MY GF has an 02 A6, the car runs fine but 2 things wrong. 
1. Window washer fluid leaks out, I don't know if its cracked or not i assume so haven't had the time to take it off.
2. Car says air bag needs to be replaced but how does an air bag go bad when nothing has happened to the car? 
any other common problems that go wrong with the car would be greatly appreciated.
Also pics of your mods on the car would be awesome!


----------



## Snowhere (Jul 27, 2007)

*Re: a6 some problems need help (what1021)*

Airbags are suposed to be replaced after a certain amount of time. Does the code say which bag?


----------



## justinperkins (May 12, 2006)

your washer fluid is probably leaking it where the aux pump feeds the headlight washers
Lift it up, remove the lower engine cover and check it out. It's the large black hose that leaves the fluid resivoir, then goes into a large black plastic cylinder (the aux pump) and then on to the headlight washers in the bumper.
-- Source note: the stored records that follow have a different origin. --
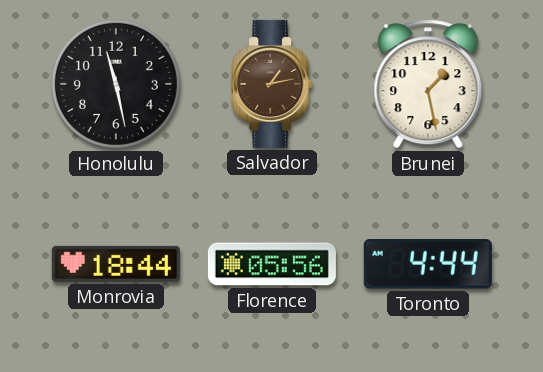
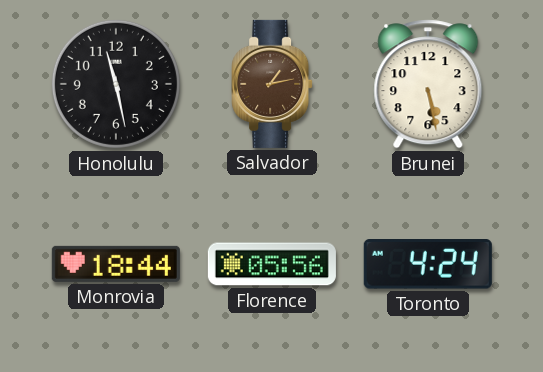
Brunei: 1:28 -> 5:28
Toronto: 4:44 -> 4:24
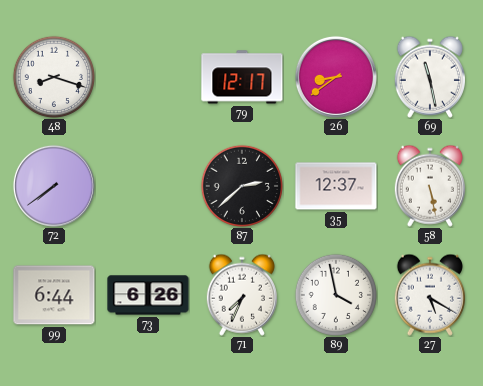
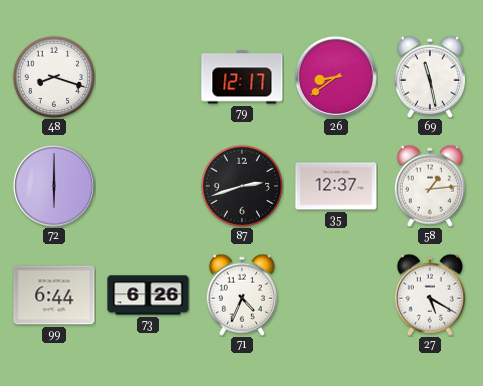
72: 7:39 -> 6:00
87: 2:38 -> 2:42
58: 5:28 -> 1:14
71: 7:34 -> 4:34
89: 3:58 -> none
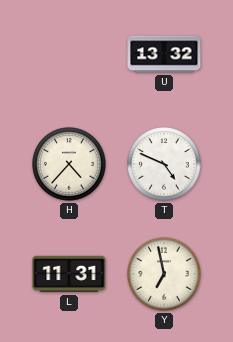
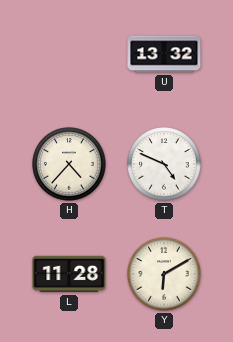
L: 11:31 -> 11:28
Y: 6:58 -> 6:10
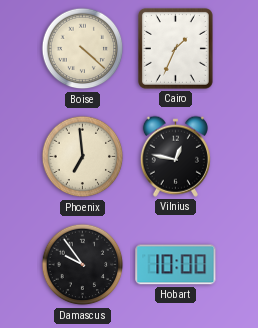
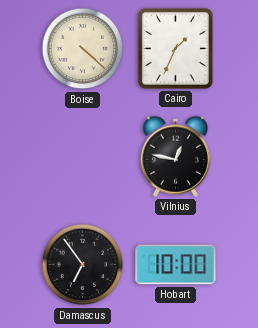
Phoenix: 6:59 -> none
Damascus: 9:54 -> 6:54
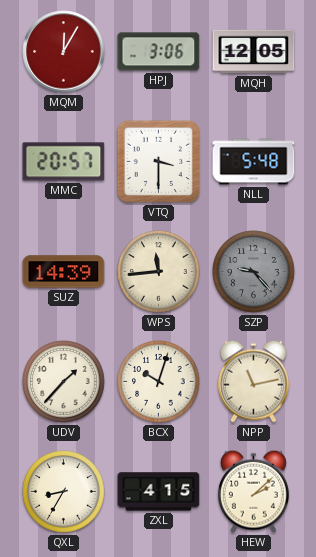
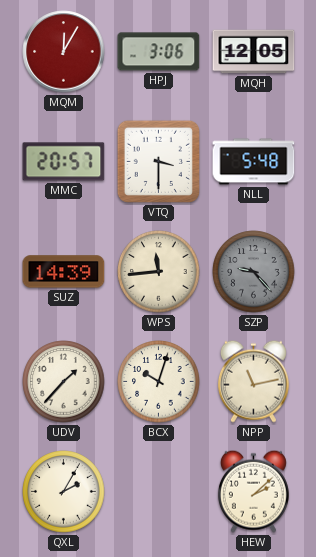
QXL: 8:35 -> 2:05
ZXL: 4:15 -> none
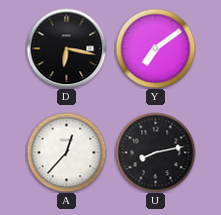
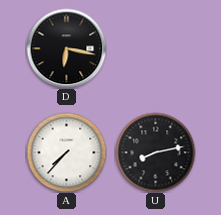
Y: 7:09 -> none
A: 12:37 -> 7:37
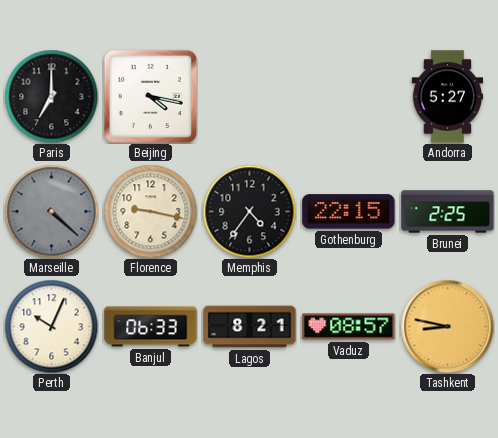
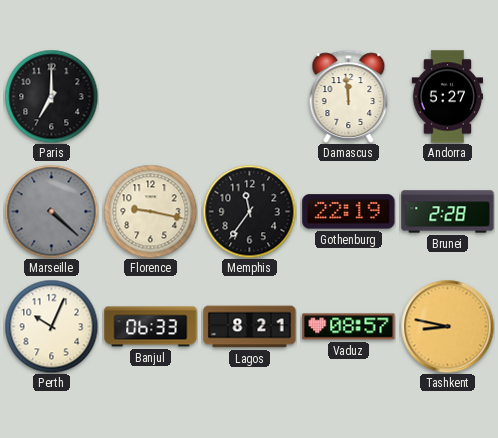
Beijing: 4:17 -> none
Damascus: none -> 11:59
Memphis: 4:36 -> 11:36
Gothenburg: 22:15 -> 22:19
Brunei: 2:25 -> 2:28
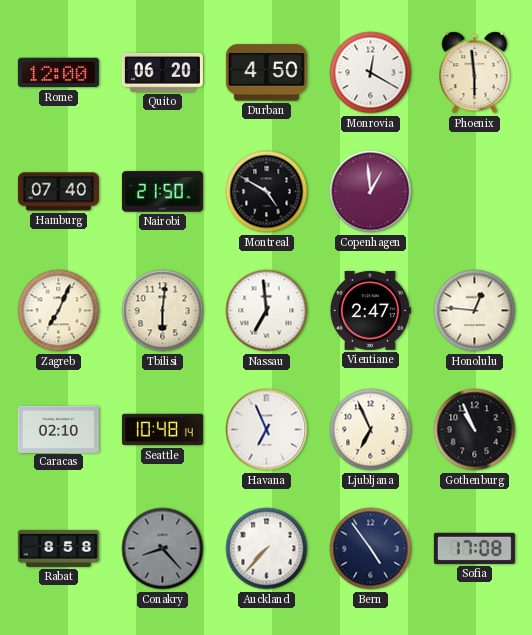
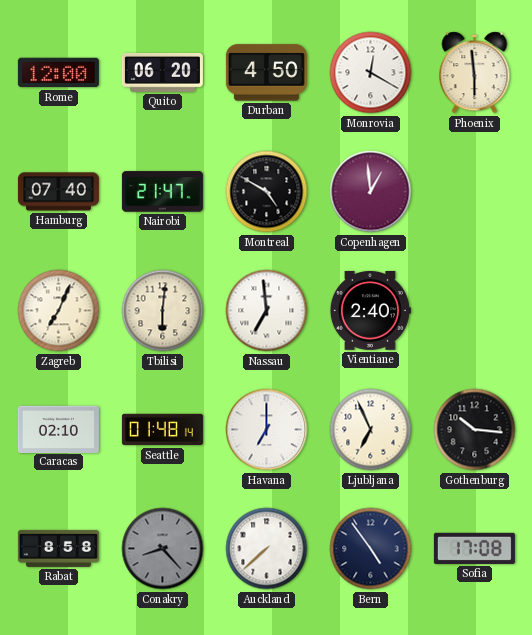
Nairobi: 21:50 -> 21:47
Vientiane: 2:47 -> 2:40
Honolulu: 12:46 -> none
Seattle: 10:48 -> 01:48
Havana: 6:56 -> 7:00
Gothenburg: 10:56 -> 10:16
Auckland: 7:37 -> 7:38
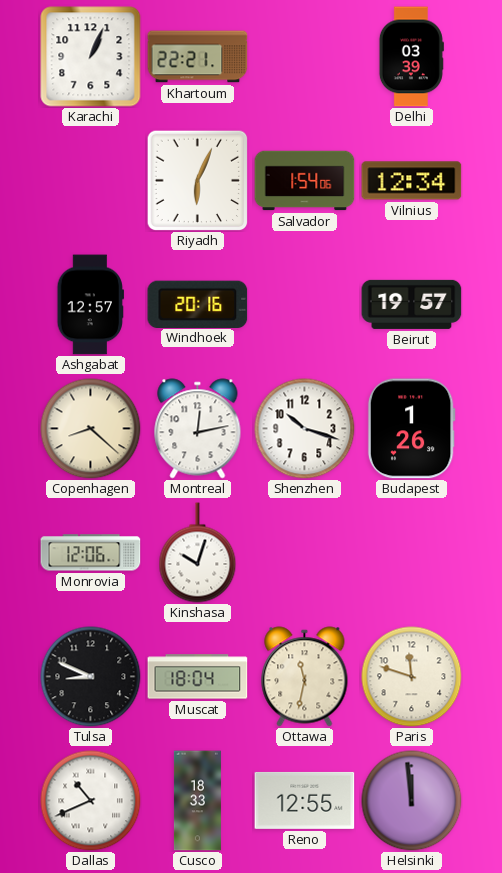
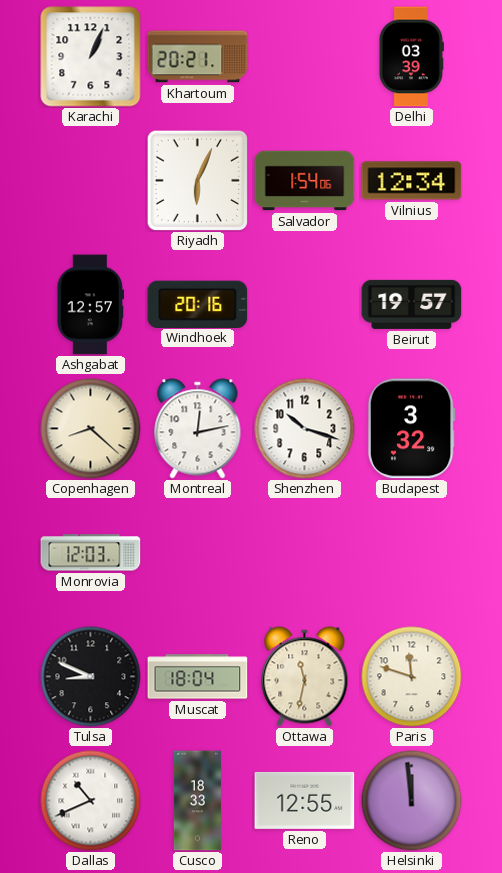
Khartoum: 22:21 -> 20:21
Budapest: 1:26 -> 3:32
Monrovia: 12:06 -> 12:03
Kinshasa: 10:03 -> none
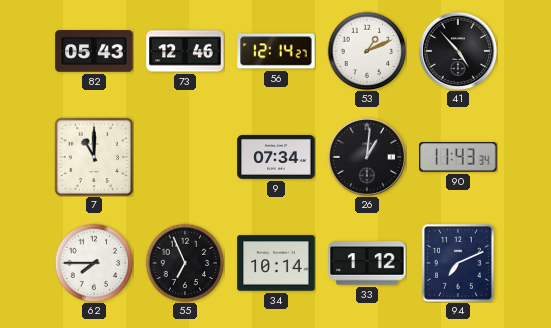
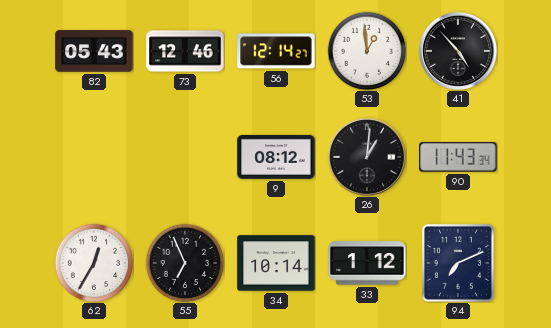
53: 1:11 -> 12:59
7: 11:00 -> none
9: 07:34 -> 08:12
62: 7:45 -> 12:35
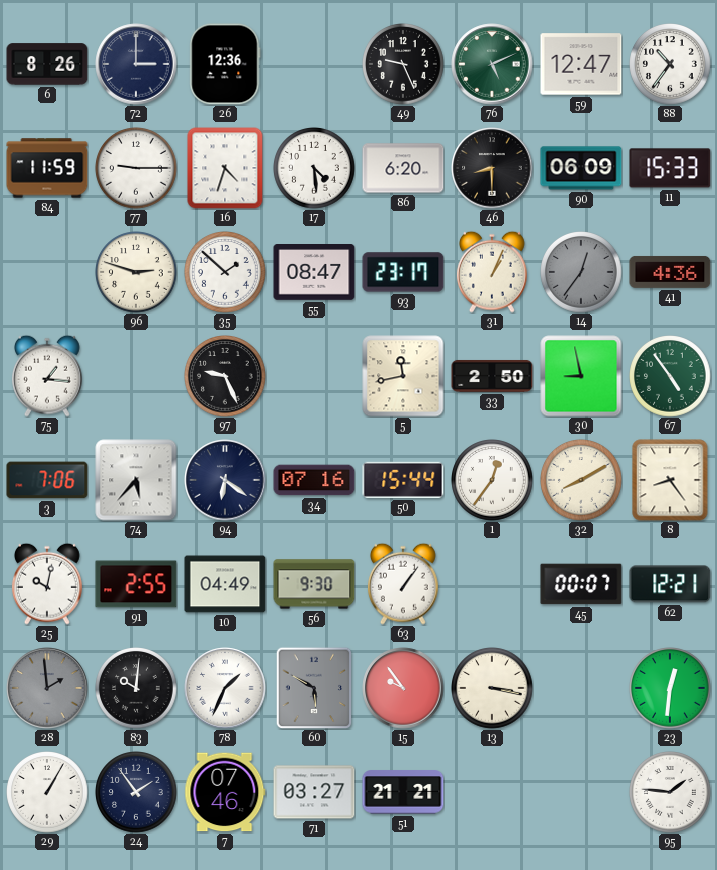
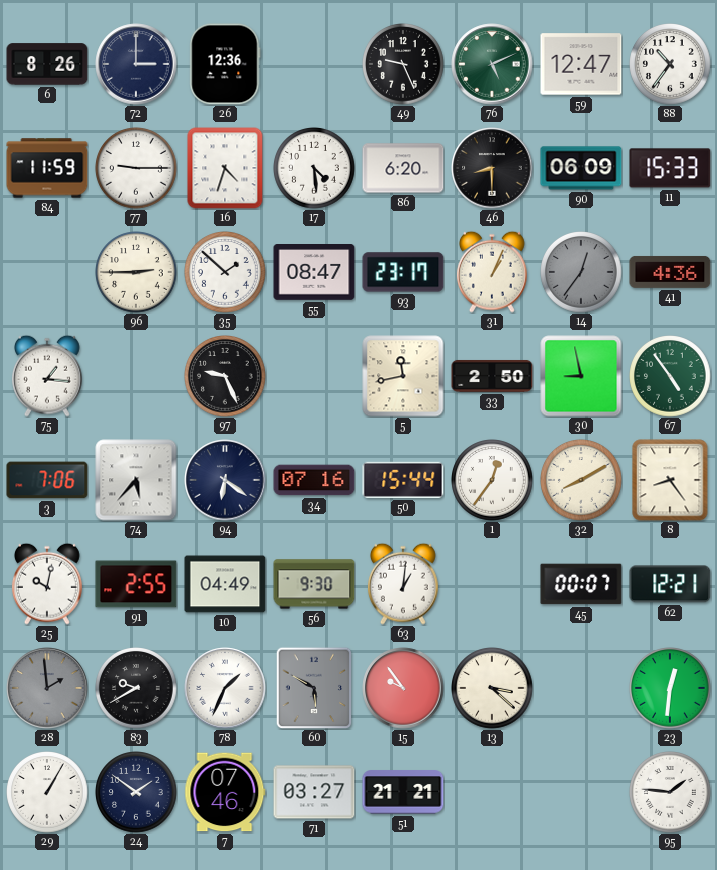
96: 2:48 -> 2:45
63: 1:06 -> 1:01
83: 10:01 -> 9:40
13: 3:17 -> 3:22
24: 1:54 -> 1:51
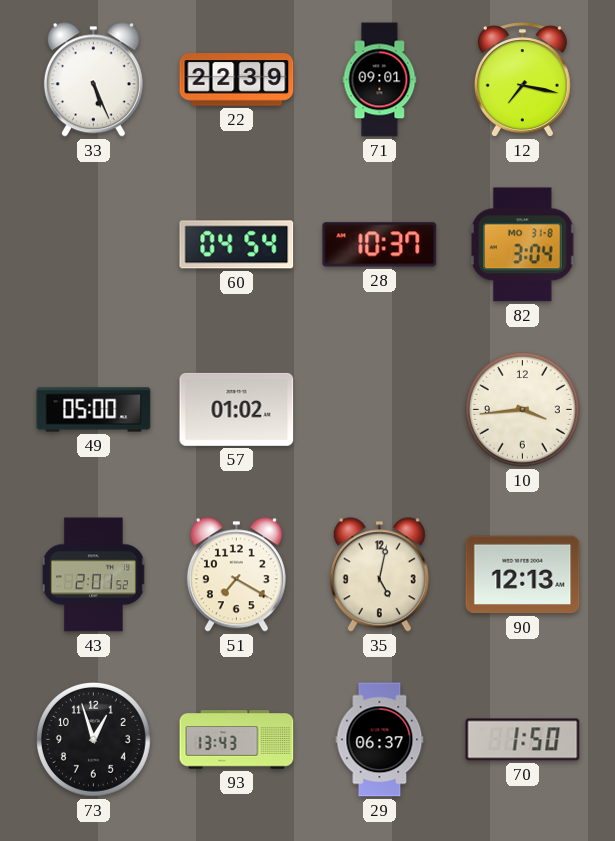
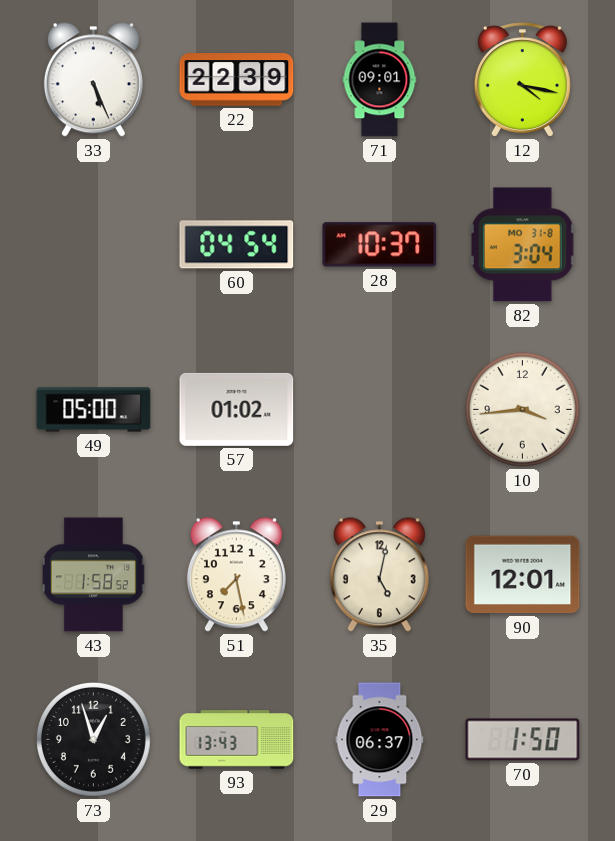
12: 7:17 -> 4:17
43: 2:01 -> 1:58
51: 7:20 -> 7:28
90: 12:13 -> 12:01
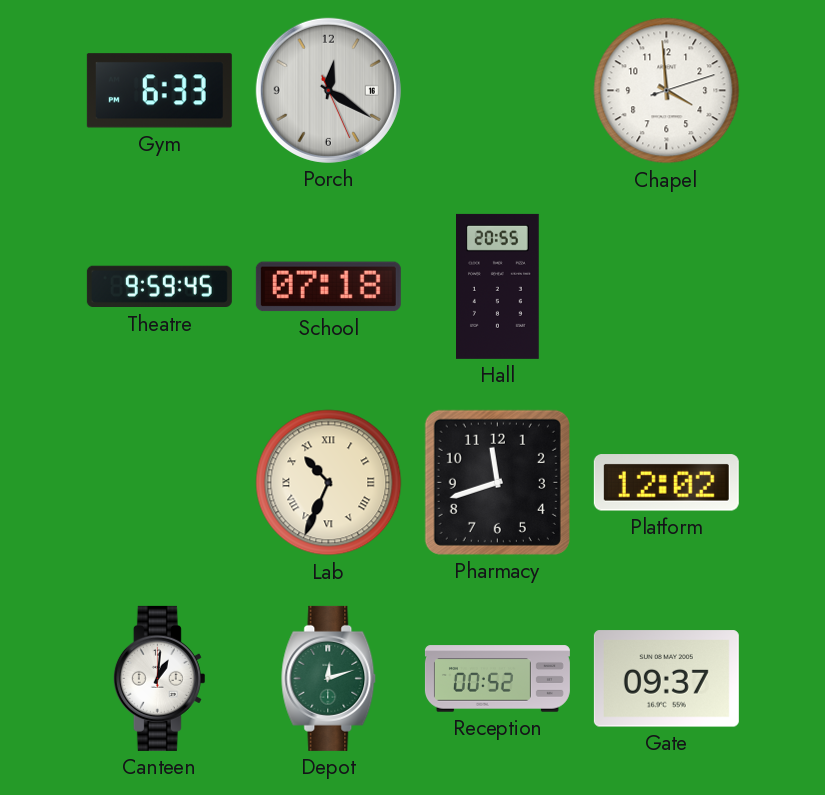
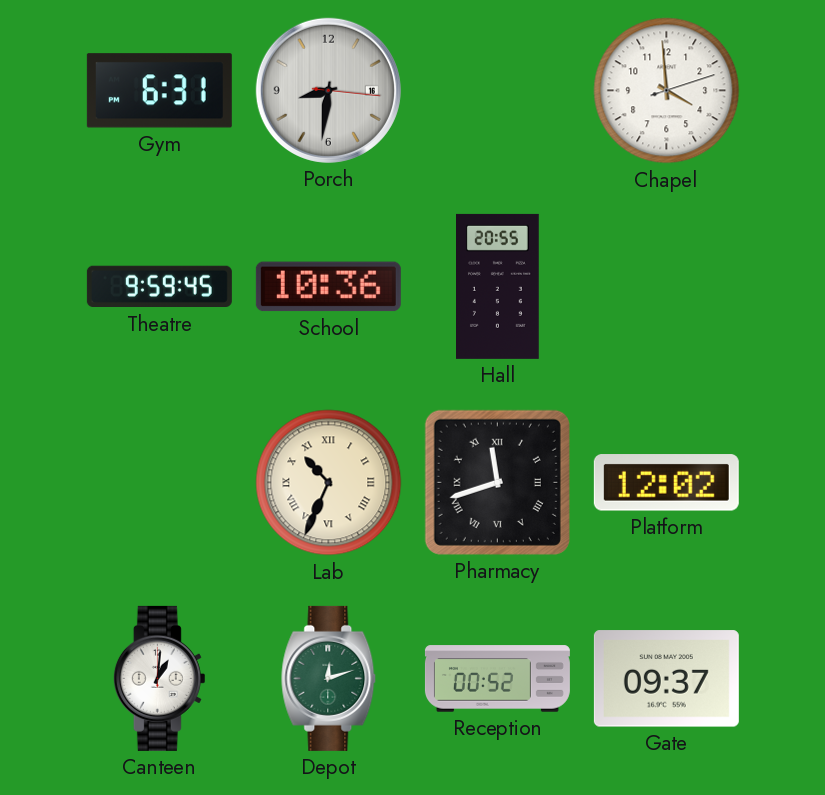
Gym: 6:33 -> 6:31
Porch: 12:20 -> 8:31
School: 07:18 -> 10:36
Pharmacy numerals: Arabic -> Roman
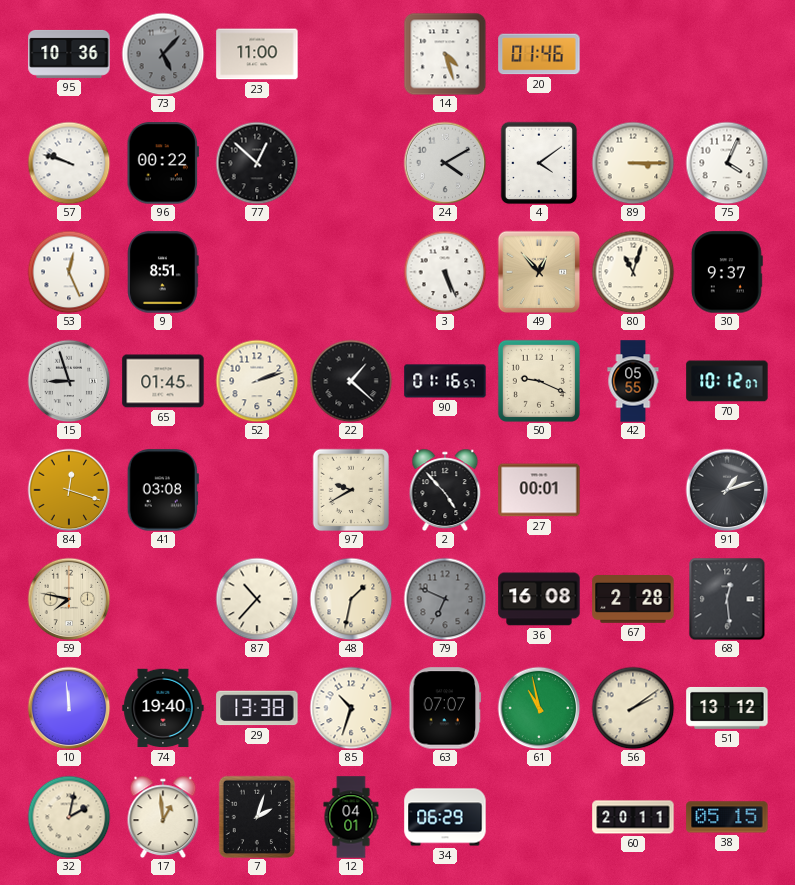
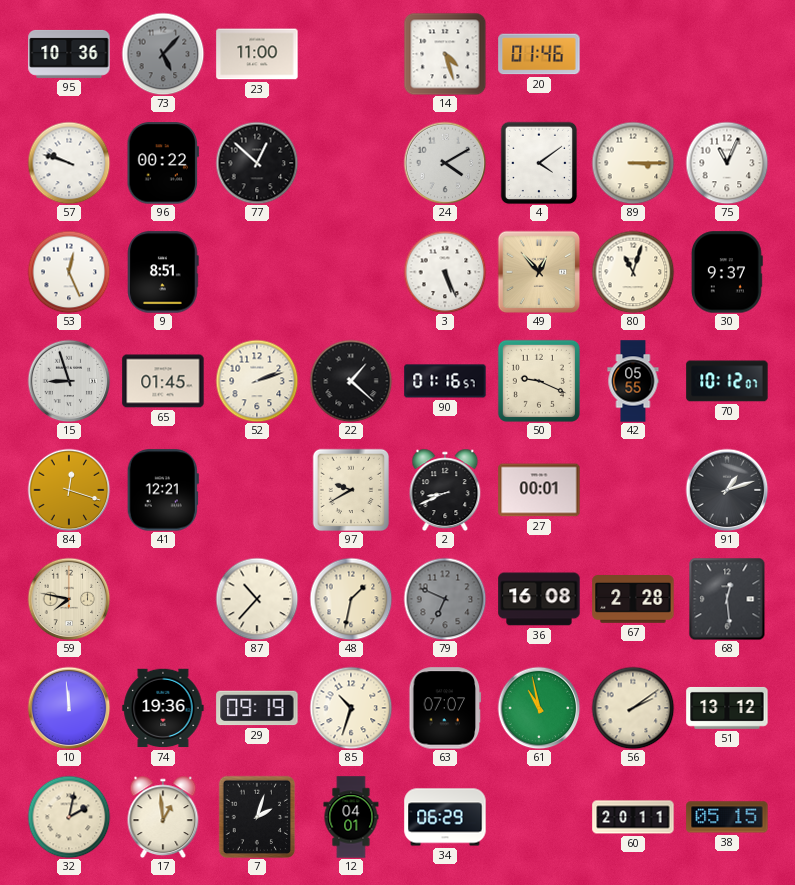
75: 4:04 -> 11:04
41: 03:08 -> 12:21
2: 4:53 -> 8:41
74: 19:40 -> 19:36
29: 13:38 -> 09:19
There is a T-fitting just after the pump.
You might want to just plug it off and say to hell with the headlight washers.


----------



## GLS-S4 (Jun 6, 2005)

*Re: (justinperkins)*

The headlight washer cylinders are famous for leaking at the seam, esp if the front end has been bumped or someone was too aggressive when removing / installing the bumper.
If the airbag light is for a seat airbag reporting electrical resistance too high etc, try clean the electrical contacts under the seat and see if that helps.


----------



## what1021 (Oct 3, 2004)

*Re: (GLS-S4)*

wow great ideas! im gonna do that cuz your right the washer for the headlights don't even work so its def that! and ill check the codes later on thanks a bunch
any mods pictures of rims and lowering?


----------



## Snowhere (Jul 27, 2007)

*Re: (what1021)*


_Quote, originally posted by *what1021* »_any mods pictures of rims and lowering?

^ http://forums.vwvortex.com/zerothread?id=3581940


----------



## what1021 (Oct 3, 2004)

*Re: (Snowhere)*

wow this is great! now I will scan the car tomorrow hopefully if any1 would wants i would be glad t post up the information i get. It hopefully will help lead me to which parts should be replaced and which ones do not have to. Meaning if its really an air bag that went bad, or its both the control module and the air bag or just a bad connection.


----------